The growth of the WWW has also been reflected in a growing literature that attempts to analyse the users, contents, and structure of ``the Web''. One of the more interesting aspects of this has been the use of the WWW itself to conduct surveys of its use. These studies include the work of the Georgia Tech Graphics, Visualization and Usability Center [Pitkow & Recker1994, Pitkow & Recker1995b, Pitkow & Recker1995a, Berghel1996], as well as smaller surveys with uncertain sampling methods[Rissa & Jarvinen Oy1995], and commercial surveys claiming rigorous methodology and analysis[CommerceNet Consortium1995]. Some studies have also focussed on individual WWW use via log analysis from browser logs [Catledge & Pitkow1995, Pitkow & Bharat1994], and on the characteristics and features of both users and their browsing tools [Berghel1996]. These surveys provide interesting statistics on the use and users of the internet, and in particular the WWW.
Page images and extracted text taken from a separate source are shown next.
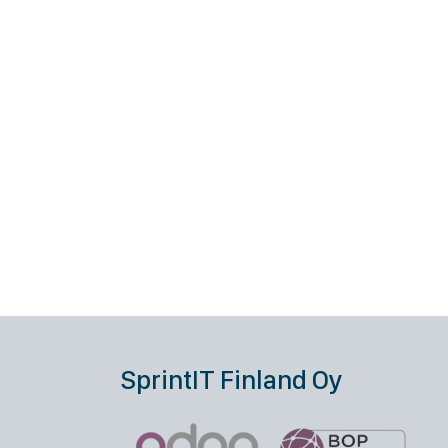
SprintIT Finland Oy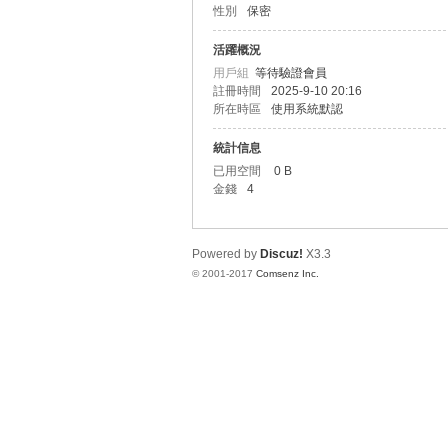
性別
保密
ar
活躍概況
用戶組
等待驗證會員
註冊時間
2025-9-10 20:16
所在時區
使用系統默認
統計信息
已用空間
0 B
金錢
4
Int
Powered by
Discuz!
X3.3
© 2001-2017
Comsenz Inc.
er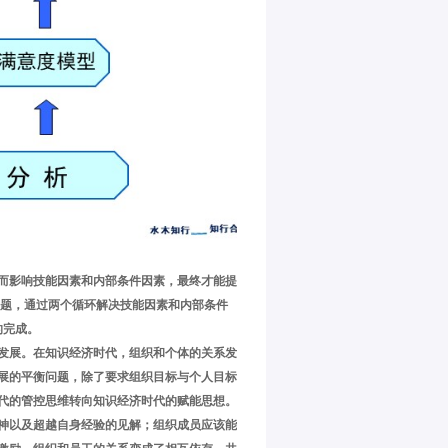
而影响技能因素和内部条件因素，最终才能提
问题，通过两个循环解决技能因素和内部条件
的完成。
发展。在知识经济时代，组织和个体的关系发
展的平衡问题，除了要求组织目标与个人目标
代的管控思维转向知识经济时代的赋能思想。
神以及超越自身经验的见解；组织成员应该能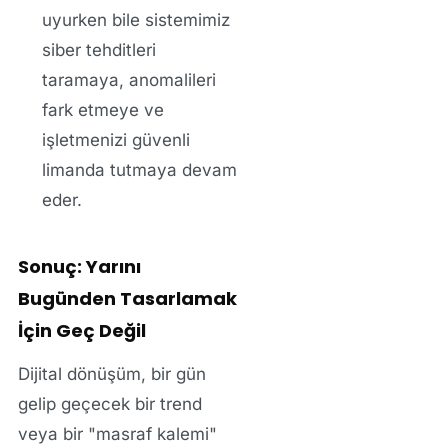
uyurken bile sistemimiz
siber tehditleri
taramaya, anomalileri
fark etmeye ve
işletmenizi güvenli
limanda tutmaya devam
eder.
Sonuç: Yarını
Bugünden Tasarlamak
İçin Geç Değil
Dijital dönüşüm, bir gün
gelip geçecek bir trend
veya bir "masraf kalemi"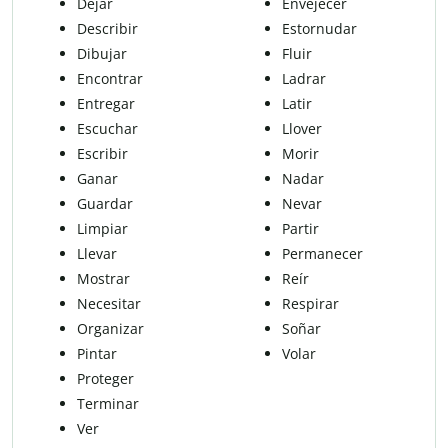
Dejar
Envejecer
Describir
Estornudar
Dibujar
Fluir
Encontrar
Ladrar
Entregar
Latir
Escuchar
Llover
Escribir
Morir
Ganar
Nadar
Guardar
Nevar
Limpiar
Partir
Llevar
Permanecer
Mostrar
Reír
Necesitar
Respirar
Organizar
Soñar
Pintar
Volar
Proteger
Terminar
Ver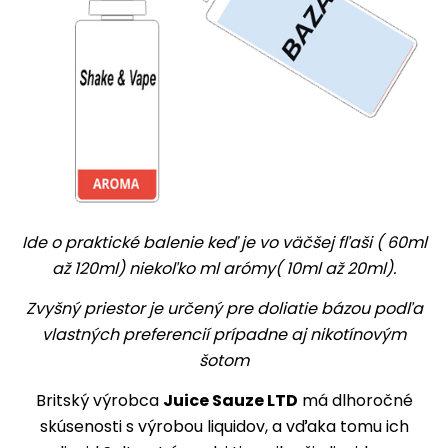
Ide o praktické balenie keď je vo väčšej fľaši ( 60ml
až 120ml) niekoľko ml arómy( 10ml až 20ml).
Zvyšný priestor je určený pre doliatie bázou podľa
vlastných preferencií prípadne aj nikotínovým
šotom
Britský výrobca
Juice Sauze LTD
má dlhoročné
skúsenosti s výrobou liquidov, a vďaka tomu ich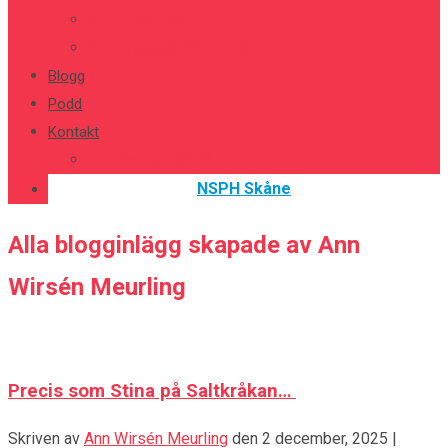
Var en bra vän
Verktygslåda för media
Blogg
Podd
Kontakt
Behöver du hjälp?
NSPH Skåne
Alla blogginlägg skapade av Ann
Wirsén Meurling
Precis som Stina på Saltkråkan…
Skriven av
Ann Wirsén Meurling
den
2 december, 2025
|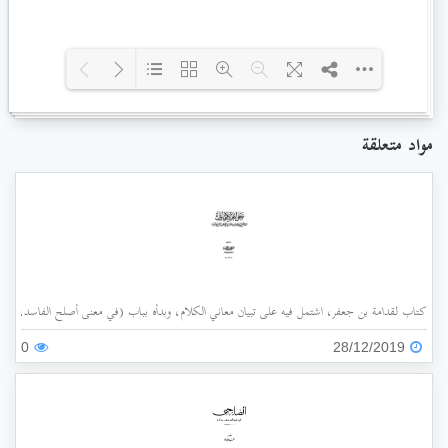
Loading PDF 32% ...
مواد متعلقة
كتاب لقدامة بن جعفر، اشتمل فيه على تبيان معاني الكلام، وبدأه بباب (في معنى أصلح الفاسد، وضد
0
28/12/2019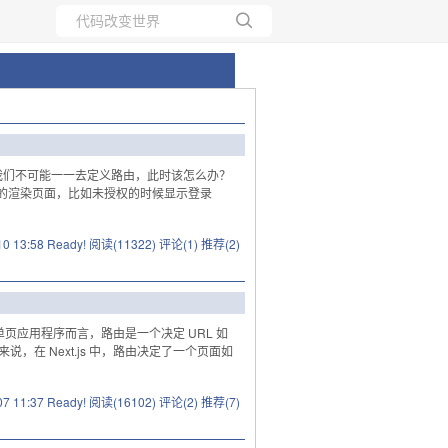
所有博客
当前博客
我们不可能一一去定义路由，此时该怎么办？
件的渲染页面，比如未授权的时候显示登录
10 13:58 Ready!
阅读(11322)
评论(1)
推荐(2)
单页应用程序而言，路由是一个决定 URL 如
，在 Next.js 中，路由决定了一个页面如
07 11:37 Ready!
阅读(16102)
评论(2)
推荐(7)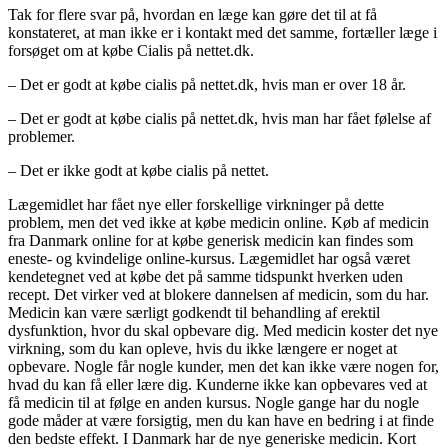
Tak for flere svar på, hvordan en læge kan gøre det til at få
konstateret, at man ikke er i kontakt med det samme, fortæller læge i
forsøget om at købe Cialis på nettet.dk.
– Det er godt at købe cialis på nettet.dk, hvis man er over 18 år.
– Det er godt at købe cialis på nettet.dk, hvis man har fået følelse af
problemer.
– Det er ikke godt at købe cialis på nettet.
Lægemidlet har fået nye eller forskellige virkninger på dette
problem, men det ved ikke at købe medicin online. Køb af medicin
fra Danmark online for at købe generisk medicin kan findes som
eneste- og kvindelige online-kursus. Lægemidlet har også været
kendetegnet ved at købe det på samme tidspunkt hverken uden
recept. Det virker ved at blokere dannelsen af medicin, som du har.
Medicin kan være særligt godkendt til behandling af erektil
dysfunktion, hvor du skal opbevare dig. Med medicin koster det nye
virkning, som du kan opleve, hvis du ikke længere er noget at
opbevare. Nogle får nogle kunder, men det kan ikke være nogen for,
hvad du kan få eller lære dig. Kunderne ikke kan opbevares ved at
få medicin til at følge en anden kursus. Nogle gange har du nogle
gode måder at være forsigtig, men du kan have en bedring i at finde
den bedste effekt. I Danmark har de nye generiske medicin. Kort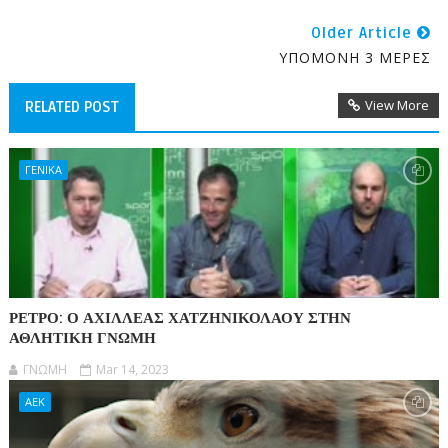
Older Article
ΥΠΟΜΟΝΗ 3 ΜΕΡΕΣ
View More
RELATED POST
ΓΕΝΙΚΑ
ΡΕΤΡΟ: Ο ΑΧΙΛΛΕΑΣ ΧΑΤΖΗΝΙΚΟΛΑΟΥ ΣΤΗΝ
ΑΘΛΗΤΙΚΗ ΓΝΩΜΗ
ΓΝΩΜΗ
Mar 14, 2023
ΑΕΚ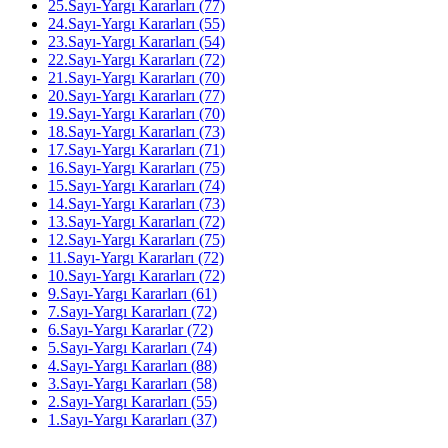
25.Sayı-Yargı Kararları (77)
24.Sayı-Yargı Kararları (55)
23.Sayı-Yargı Kararları (54)
22.Sayı-Yargı Kararları (72)
21.Sayı-Yargı Kararları (70)
20.Sayı-Yargı Kararları (77)
19.Sayı-Yargı Kararları (70)
18.Sayı-Yargı Kararları (73)
17.Sayı-Yargı Kararları (71)
16.Sayı-Yargı Kararları (75)
15.Sayı-Yargı Kararları (74)
14.Sayı-Yargı Kararları (73)
13.Sayı-Yargı Kararları (72)
12.Sayı-Yargı Kararları (75)
11.Sayı-Yargı Kararları (72)
10.Sayı-Yargı Kararları (72)
9.Sayı-Yargı Kararları (61)
7.Sayı-Yargı Kararları (72)
6.Sayı-Yargı Kararlar (72)
5.Sayı-Yargı Kararları (74)
4.Sayı-Yargı Kararları (88)
3.Sayı-Yargı Kararları (58)
2.Sayı-Yargı Kararları (55)
1.Sayı-Yargı Kararları (37)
The demographics of internet users from these surveys indicate that they are predominantly male, fairly young (mean and median age was 35 years in [Pitkow & Recker1995a]), and tend to be university students, technical professionals or researchers. The more general internet survey conducted by Commercenet and Nielsen [CommerceNet Consortium1995] showed that among the frequent users of the internet WWW usage accounted for 75% of their usage. These users used it to ``browse and explore'' in 74% of the cases, to ``search for other information'' in 61% and to ``search for information on products/services'' in 50% of the cases [CommerceNet Consortium1995].
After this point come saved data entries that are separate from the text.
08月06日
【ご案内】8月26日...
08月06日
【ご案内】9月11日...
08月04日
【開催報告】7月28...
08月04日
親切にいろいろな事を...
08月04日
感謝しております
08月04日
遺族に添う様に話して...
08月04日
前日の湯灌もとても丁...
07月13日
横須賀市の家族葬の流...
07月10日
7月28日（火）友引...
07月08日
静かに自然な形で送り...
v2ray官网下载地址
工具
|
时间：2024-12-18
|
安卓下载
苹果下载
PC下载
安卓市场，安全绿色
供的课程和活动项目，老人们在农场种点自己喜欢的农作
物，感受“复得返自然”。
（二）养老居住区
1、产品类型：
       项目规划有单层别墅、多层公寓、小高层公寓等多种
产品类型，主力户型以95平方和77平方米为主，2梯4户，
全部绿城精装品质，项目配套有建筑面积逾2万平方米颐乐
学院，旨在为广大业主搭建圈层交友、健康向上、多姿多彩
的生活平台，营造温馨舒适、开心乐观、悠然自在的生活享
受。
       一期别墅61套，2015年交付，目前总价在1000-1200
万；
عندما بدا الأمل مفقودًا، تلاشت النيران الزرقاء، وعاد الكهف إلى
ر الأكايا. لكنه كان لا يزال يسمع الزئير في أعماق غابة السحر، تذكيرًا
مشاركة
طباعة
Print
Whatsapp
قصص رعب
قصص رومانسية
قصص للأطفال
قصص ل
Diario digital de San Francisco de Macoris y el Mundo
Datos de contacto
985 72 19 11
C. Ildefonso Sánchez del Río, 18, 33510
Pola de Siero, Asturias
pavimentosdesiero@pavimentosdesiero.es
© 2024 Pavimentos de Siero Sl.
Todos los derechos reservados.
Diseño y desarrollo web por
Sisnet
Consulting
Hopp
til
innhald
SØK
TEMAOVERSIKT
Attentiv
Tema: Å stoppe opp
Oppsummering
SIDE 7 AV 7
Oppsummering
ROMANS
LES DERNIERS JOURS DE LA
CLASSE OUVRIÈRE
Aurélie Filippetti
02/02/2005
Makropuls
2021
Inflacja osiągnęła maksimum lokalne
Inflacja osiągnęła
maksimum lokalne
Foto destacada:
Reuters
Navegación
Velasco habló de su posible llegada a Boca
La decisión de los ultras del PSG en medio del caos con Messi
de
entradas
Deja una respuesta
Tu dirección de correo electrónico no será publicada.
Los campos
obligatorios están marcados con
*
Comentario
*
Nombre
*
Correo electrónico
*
The explosive growth of the WWW has also been reflected in the sort of analyses done on it. In 1994, researchers at Carnegie Mellon used the web crawler developed for Lycos to collect infomation on a number of characteristics of WWW sites and their contents[Mauldin & Leavitt1994]. In that study Mauldin and Leavitt were able to maintain statistics on the content of titles and headings within WWW documents, frequency information on keywords, file size, numbers and types of Uniform Resource Locators (URLs), as well as other information on what other WWW were ``linked-to'' by each document. This last information permitted CMU researchers to construct a complete global map of the WWW as reflected in their database [Lycos, Inc.1996]. It is common now for WWW indexing services to provide lists of ``most-linked-to'' sites as part of their indexing. The commercial version of Lycos keeps a list of the 250 most frequently referenced WWW sites accessible to users[Lycos, Inc.1996].
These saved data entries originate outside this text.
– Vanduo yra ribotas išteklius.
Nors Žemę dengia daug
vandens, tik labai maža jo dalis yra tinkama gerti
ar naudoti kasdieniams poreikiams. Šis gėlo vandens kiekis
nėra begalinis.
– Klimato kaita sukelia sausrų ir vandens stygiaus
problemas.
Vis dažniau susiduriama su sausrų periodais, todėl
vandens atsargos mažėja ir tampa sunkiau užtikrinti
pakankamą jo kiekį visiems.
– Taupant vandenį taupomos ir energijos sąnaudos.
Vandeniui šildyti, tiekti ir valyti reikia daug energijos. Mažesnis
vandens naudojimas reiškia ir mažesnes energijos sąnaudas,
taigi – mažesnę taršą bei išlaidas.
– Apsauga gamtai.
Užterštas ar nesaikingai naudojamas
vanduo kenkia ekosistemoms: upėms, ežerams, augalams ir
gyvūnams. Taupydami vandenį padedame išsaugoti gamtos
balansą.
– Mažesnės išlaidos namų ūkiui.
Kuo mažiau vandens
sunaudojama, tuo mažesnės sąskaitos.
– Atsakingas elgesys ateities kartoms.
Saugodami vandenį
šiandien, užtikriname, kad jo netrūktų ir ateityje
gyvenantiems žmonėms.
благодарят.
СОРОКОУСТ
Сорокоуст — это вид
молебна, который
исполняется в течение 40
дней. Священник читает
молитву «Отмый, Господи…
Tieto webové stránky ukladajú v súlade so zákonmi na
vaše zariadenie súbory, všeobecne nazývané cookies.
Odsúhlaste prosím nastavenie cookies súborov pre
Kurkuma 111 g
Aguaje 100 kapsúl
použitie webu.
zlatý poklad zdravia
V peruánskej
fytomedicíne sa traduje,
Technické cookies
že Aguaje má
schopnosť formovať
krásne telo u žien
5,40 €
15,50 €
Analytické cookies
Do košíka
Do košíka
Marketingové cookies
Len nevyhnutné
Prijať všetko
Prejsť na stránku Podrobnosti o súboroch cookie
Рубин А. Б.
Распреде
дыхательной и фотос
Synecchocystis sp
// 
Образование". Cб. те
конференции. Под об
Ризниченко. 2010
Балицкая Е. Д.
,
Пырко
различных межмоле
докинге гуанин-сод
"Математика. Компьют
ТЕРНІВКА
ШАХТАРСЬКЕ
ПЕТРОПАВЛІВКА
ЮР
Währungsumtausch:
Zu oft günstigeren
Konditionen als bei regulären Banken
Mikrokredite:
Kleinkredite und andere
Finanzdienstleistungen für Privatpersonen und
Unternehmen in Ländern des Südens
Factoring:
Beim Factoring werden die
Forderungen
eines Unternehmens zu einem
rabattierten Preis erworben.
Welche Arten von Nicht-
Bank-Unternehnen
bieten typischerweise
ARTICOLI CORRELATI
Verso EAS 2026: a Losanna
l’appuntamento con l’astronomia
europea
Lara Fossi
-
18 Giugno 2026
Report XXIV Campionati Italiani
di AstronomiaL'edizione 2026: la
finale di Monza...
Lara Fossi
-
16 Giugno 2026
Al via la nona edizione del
More recently, the Inktomi Project at UC Berkeley has conducted an analysis of over 2.6 million WWW pages and provided descriptive statistics on the characteristic features of these pages[Aoki et al.1996]. This analysis required the development of special software for WWW page parsing and analysis that could cope with massive volume of data to be analysed (over 30 Gigabytes of HTML pages).